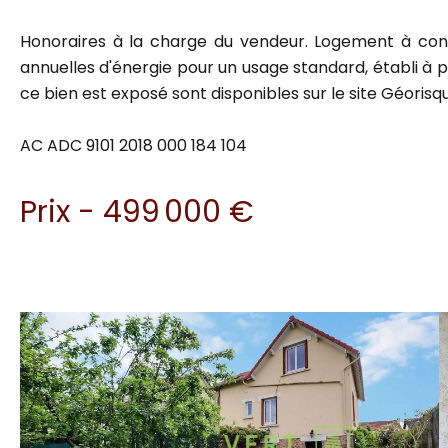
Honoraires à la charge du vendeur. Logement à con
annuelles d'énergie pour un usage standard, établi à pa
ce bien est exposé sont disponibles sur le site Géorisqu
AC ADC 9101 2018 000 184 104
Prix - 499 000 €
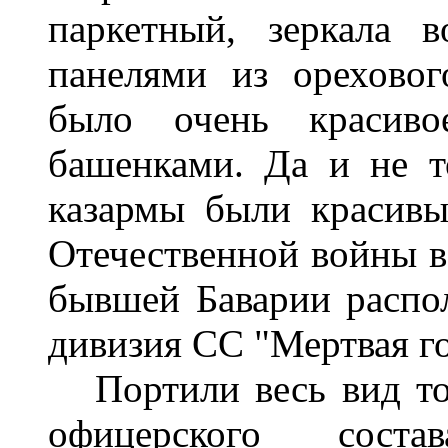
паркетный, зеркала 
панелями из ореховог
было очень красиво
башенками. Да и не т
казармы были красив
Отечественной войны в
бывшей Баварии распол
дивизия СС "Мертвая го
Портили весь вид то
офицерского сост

▶ [What the task asks]: Each line in the records above should be reproduced exactly; images are not copied.

▶ [Solution]:
Honoraires à la charge du vendeur. Logement à con
annuelles d'énergie pour un usage standard, établi à pa
ce bien est exposé sont disponibles sur le site Géorisqu
AC ADC 9101 2018 000 184 104
Prix - 499 000 €
паркетный, зеркала 
панелями из ореховог
было очень красиво
башенками. Да и не т
казармы были красив
Отечественной войны в
бывшей Баварии распол
дивизия СС "Мертвая го
Портили весь вид то
офицерского сост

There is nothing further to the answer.